Lastly, the story must be told. Metrics that document downstream cost savings and improved wellbeing will help build durable public support for these programs and ensure that savings can be invested in other services for Oregon families.

Groundwork in Washington

Public officials in Washington have paid close attention to the models in St. Louis, Colorado, and Delaware, and they are keenly aware that better pregnancy prevention and birth timing can improve lives.

Like Oregon Governor Brown, Washington Governor Jay Inslee’s office has voiced support for upgrading contraceptive care statewide. The governor’s Results WA measures aim to reduce unintended pregnancy by 10 percent in five years, recognizing that achieving this goal will likely require broader and easier access to implants and IUDs. When Planned Parenthood showed that low reimbursement for IUD insertions had become an obstacle for clinics serving poor women, the state changed reimbursement rates.

Local and regional players also have stepped forward to upgrade contraceptive services and facilitate a technology shift to “get it and forget it” contraceptives for those who want them:

  • School-based clinics in Seattle now offer the full-range of birth control options to high school students, and Neighborcare Health, which runs several of these clinics, employs educators who help teens and their parents explore options.
  • The North Sound Accountable Community of Health, which is a front runner in Washington’s Medicaid Transformation process, has launched a series of continuing education trainings to ensure that clinicians in small and rural clinics can provide state-of-the-art care: initiating conversations about pregnancy desires, counseling women effectively about pre-conception health and family planning options, and providing implants and IUDs as desired.
  • King County, the state’s most populous county and home of Seattle, has a miracle of its own: a 55 percent drop in teen pregnancy over seven years.

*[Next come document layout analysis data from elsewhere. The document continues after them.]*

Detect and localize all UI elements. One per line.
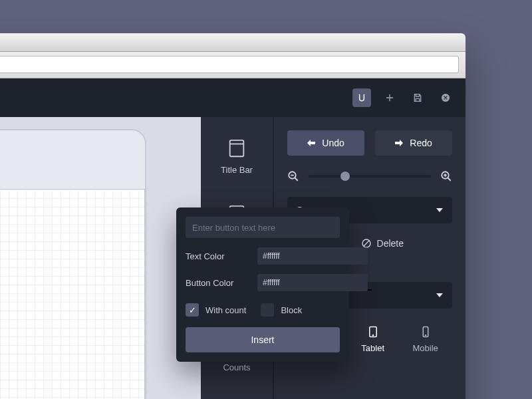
text-color-field[interactable] xyxy=(257,247,368,265)
button-color-field[interactable] xyxy=(257,274,368,291)
with-count-label: With count xyxy=(205,305,246,315)
redo-button[interactable]: Redo xyxy=(375,130,452,156)
svg-rect-1 xyxy=(230,140,244,156)
zoom-in-icon[interactable] xyxy=(440,170,452,182)
chevron-down-icon xyxy=(436,293,443,297)
component-title-bar[interactable]: Title Bar xyxy=(206,129,267,183)
button-color-label: Button Color xyxy=(186,278,244,288)
layout-tablet[interactable]: Tablet xyxy=(361,326,384,353)
arrow-right-icon xyxy=(395,140,403,146)
redo-label: Redo xyxy=(410,138,432,148)
svg-line-12 xyxy=(448,178,451,181)
button-editor-popover: Text Color Button Color ✓ With count ✓ B… xyxy=(176,207,349,362)
block-checkbox[interactable]: ✓ xyxy=(261,303,274,317)
insert-label: Insert xyxy=(251,334,274,345)
component-label: Title Bar xyxy=(221,165,253,175)
delete-label: Delete xyxy=(377,238,404,249)
tablet-icon xyxy=(366,326,380,338)
layout-mobile[interactable]: Mobile xyxy=(412,326,438,353)
delete-button[interactable]: Delete xyxy=(361,238,404,249)
browser-url-field[interactable] xyxy=(0,56,459,73)
device-screen[interactable] xyxy=(0,189,145,399)
button-text-input[interactable] xyxy=(186,217,340,238)
close-icon[interactable] xyxy=(436,88,455,107)
chevron-down-icon xyxy=(436,208,443,212)
undo-button[interactable]: Undo xyxy=(287,130,364,156)
zoom-out-icon[interactable] xyxy=(287,170,299,182)
svg-line-16 xyxy=(364,241,369,246)
insert-button[interactable]: Insert xyxy=(186,327,340,352)
browser-toolbar xyxy=(0,52,466,78)
svg-point-20 xyxy=(372,335,373,336)
save-icon[interactable] xyxy=(408,88,427,107)
add-icon[interactable] xyxy=(380,88,399,107)
layout-label: Mobile xyxy=(412,343,438,353)
undo-label: Undo xyxy=(322,138,344,148)
svg-line-9 xyxy=(295,178,298,181)
with-count-checkbox[interactable]: ✓ xyxy=(186,303,199,317)
arrow-left-icon xyxy=(307,140,315,146)
zoom-slider[interactable] xyxy=(309,175,431,178)
svg-point-22 xyxy=(425,335,426,336)
text-color-label: Text Color xyxy=(186,251,244,261)
logo-icon[interactable] xyxy=(352,88,371,107)
component-label: Counts xyxy=(223,362,250,372)
zoom-slider-thumb[interactable] xyxy=(340,172,350,181)
mac-titlebar xyxy=(0,33,466,52)
app-header xyxy=(0,78,466,117)
block-label: Block xyxy=(281,305,302,315)
canvas xyxy=(0,117,201,399)
mobile-icon xyxy=(418,326,433,338)
layout-label: Tablet xyxy=(361,343,384,353)
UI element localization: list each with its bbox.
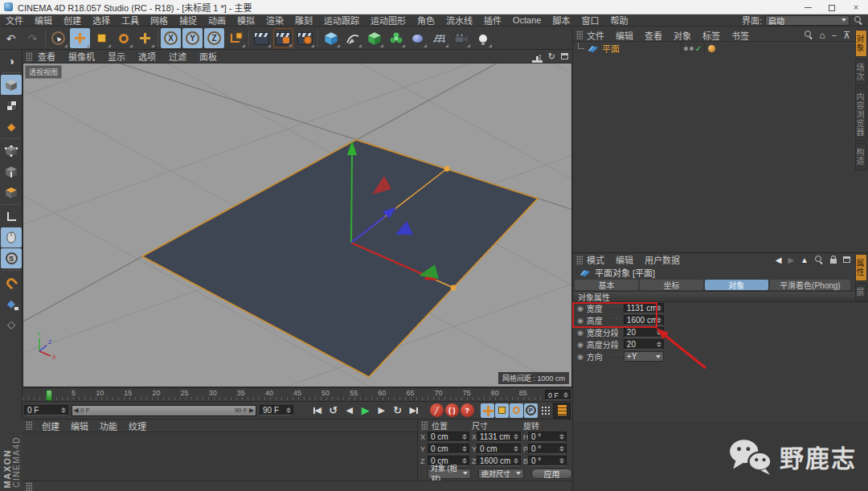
search-icon[interactable]: [815, 256, 824, 264]
object-tree[interactable]: 平面 ✓: [573, 42, 868, 239]
materials-menu-texture[interactable]: 纹理: [123, 419, 152, 432]
make-editable-icon[interactable]: ◑: [1, 51, 22, 71]
record-scale-toggle[interactable]: [495, 403, 509, 418]
menu-render[interactable]: 渲染: [260, 14, 289, 27]
solo-mode-icon[interactable]: [1, 227, 22, 248]
tab-content-browser[interactable]: 内容浏览器: [855, 88, 867, 141]
keyframe-dot-icon[interactable]: ◉: [577, 317, 583, 325]
menu-simulate[interactable]: 模拟: [231, 14, 260, 27]
tab-takes[interactable]: 场次: [855, 59, 867, 86]
om-menu-edit[interactable]: 编辑: [616, 29, 633, 42]
stepper-icon[interactable]: [60, 406, 67, 415]
menu-mesh[interactable]: 网格: [145, 14, 174, 27]
menu-character[interactable]: 角色: [411, 14, 440, 27]
plane-object[interactable]: [142, 140, 538, 377]
axis-mode-icon[interactable]: [1, 207, 22, 227]
keyframe-dot-icon[interactable]: ◉: [577, 305, 583, 313]
rotate-tool-icon[interactable]: [113, 28, 133, 48]
viewport-menu-camera[interactable]: 摄像机: [62, 50, 101, 63]
apply-button[interactable]: 应用: [531, 468, 572, 479]
tab-basic[interactable]: 基本: [575, 280, 638, 290]
viewport-menu-filter[interactable]: 过滤: [162, 50, 193, 63]
home-icon[interactable]: ⌂: [820, 30, 825, 41]
menu-animate[interactable]: 动画: [203, 14, 231, 27]
environment-icon[interactable]: [407, 28, 428, 48]
generators-icon[interactable]: [364, 28, 384, 48]
am-menu-edit[interactable]: 编辑: [616, 253, 633, 266]
snap-icon[interactable]: S: [1, 248, 22, 268]
keyframe-dot-icon[interactable]: ◉: [577, 353, 583, 361]
render-view-icon[interactable]: [252, 28, 272, 48]
model-mode-icon[interactable]: [1, 75, 22, 95]
menu-plugins[interactable]: 插件: [478, 14, 507, 27]
menu-motion-tracker[interactable]: 运动跟踪: [318, 14, 365, 27]
menu-octane[interactable]: Octane: [507, 15, 547, 25]
menu-select[interactable]: 选择: [87, 14, 116, 27]
materials-menu-edit[interactable]: 编辑: [65, 419, 94, 432]
next-frame-button[interactable]: ▶: [374, 403, 390, 418]
ruler-frame-field[interactable]: 0 F: [545, 390, 571, 400]
history-back-icon[interactable]: ◀: [776, 256, 782, 264]
autokey-button[interactable]: ( ): [445, 403, 459, 417]
goto-end-button[interactable]: ▶: [406, 403, 422, 418]
position-x-field[interactable]: 0 cm: [428, 432, 469, 442]
tab-phong[interactable]: 平滑着色(Phong): [770, 280, 850, 290]
materials-menu-create[interactable]: 创建: [36, 419, 65, 432]
am-menu-mode[interactable]: 模式: [587, 253, 604, 266]
camera-icon[interactable]: [451, 28, 471, 48]
render-region-icon[interactable]: [273, 28, 293, 48]
menu-help[interactable]: 帮助: [604, 14, 633, 27]
viewport-rotate-icon[interactable]: ↻: [548, 51, 555, 62]
menu-tools[interactable]: 工具: [116, 14, 145, 27]
previous-frame-button[interactable]: ◀: [342, 403, 358, 418]
maximize-button[interactable]: [820, 0, 844, 14]
panel-grip[interactable]: [26, 52, 32, 61]
play-button[interactable]: ▶: [358, 403, 374, 418]
tab-objects[interactable]: 对象: [855, 30, 867, 57]
keyframe-selection-button[interactable]: ?: [461, 403, 474, 417]
menu-script[interactable]: 脚本: [547, 14, 575, 27]
object-row-plane[interactable]: 平面 ✓: [573, 42, 868, 55]
record-parameter-toggle[interactable]: P: [524, 403, 538, 418]
minimize-button[interactable]: [796, 0, 820, 14]
menu-window[interactable]: 窗口: [575, 14, 604, 27]
tab-structure[interactable]: 构造: [855, 143, 867, 170]
primitive-cube-icon[interactable]: [321, 28, 341, 48]
dock-icon[interactable]: ⊼: [843, 30, 850, 41]
stepper-icon[interactable]: [285, 406, 292, 415]
viewport-canvas[interactable]: Y X Z 透视视图 网格间距 : 1000 cm: [23, 63, 572, 387]
width-field[interactable]: 1131 cm: [624, 303, 664, 313]
texture-mode-icon[interactable]: [1, 96, 22, 116]
menu-pipeline[interactable]: 流水线: [440, 14, 478, 27]
frame-range-slider[interactable]: ◀ 0 F 90 F ▶: [72, 405, 256, 416]
redo-icon[interactable]: ↷: [23, 28, 43, 48]
edges-mode-icon[interactable]: [1, 162, 22, 182]
size-y-field[interactable]: 0 cm: [477, 444, 521, 454]
x-axis-lock-icon[interactable]: X: [161, 28, 181, 48]
spline-pen-icon[interactable]: [342, 28, 362, 48]
current-frame-field[interactable]: 0 F: [24, 405, 68, 415]
size-z-field[interactable]: 1600 cm: [477, 456, 521, 466]
coord-mode-dropdown[interactable]: 对象 (相对): [428, 468, 471, 479]
viewport-menu-options[interactable]: 选项: [132, 50, 162, 63]
menu-sculpt[interactable]: 雕刻: [289, 14, 318, 27]
rotation-h-field[interactable]: 0 °: [528, 432, 567, 442]
previous-key-button[interactable]: ↺: [326, 403, 342, 418]
tab-object[interactable]: 对象: [705, 280, 768, 290]
move-tool-icon[interactable]: [70, 28, 90, 48]
dock-icon[interactable]: [843, 256, 850, 263]
history-forward-icon[interactable]: ▶: [788, 256, 794, 264]
tab-coordinates[interactable]: 坐标: [640, 280, 703, 290]
end-frame-field[interactable]: 90 F: [260, 405, 293, 415]
keyframe-selection-icon[interactable]: [553, 403, 571, 419]
size-x-field[interactable]: 1131 cm: [477, 432, 521, 442]
render-settings-icon[interactable]: [295, 28, 315, 48]
live-selection-icon[interactable]: ▲: [48, 28, 68, 48]
orientation-dropdown[interactable]: +Y: [624, 351, 664, 362]
viewport-toggle-icon[interactable]: [561, 53, 568, 59]
viewport-menu-panel[interactable]: 面板: [193, 50, 223, 63]
record-rotation-toggle[interactable]: [510, 403, 523, 418]
point-level-animation-toggle[interactable]: [538, 403, 553, 418]
deformers-icon[interactable]: [386, 28, 406, 48]
height-field[interactable]: 1600 cm: [624, 315, 664, 325]
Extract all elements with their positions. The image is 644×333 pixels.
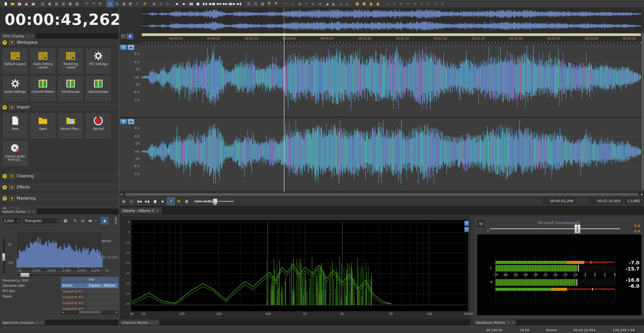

Although some factors are unknown, this didn’t happen by chance. In 2008, King County Public Health secured a small grant to train and provide technical assistance to school-based health centers so they could offer IUDs and implants on-site, with follow-up support from Public Health. Three of these health centers hired half-time sexual health educators, who taught in biology and health classes, and provided contraceptive counseling to teens and their parents. These services currently only reach Seattle teens, but the Best Start for Kids levy will help fund new school-based health centers in other King County cities. Not content to stop there, the County Executive’s office and Public Health Department have convened a team of experts—Title X family planning providers, community health centers, school-based health centers, and University of Washington’s Family Planning Division—with the mission to improve birth timing and reduce health disparities for local families.

Next Steps for Washington

Like Oregon, Washington gets high marks from the Population Institute, but statistics on teen and unintended pregnancy remind us that those high marks are rather like being near the top of the class in a B-grade school. The stats on teen pregnancy (47 out of 1,000) and the percent of pregnancies that are unintended (48 percent) come in slightly worse than Washington’s West Coast neighbors.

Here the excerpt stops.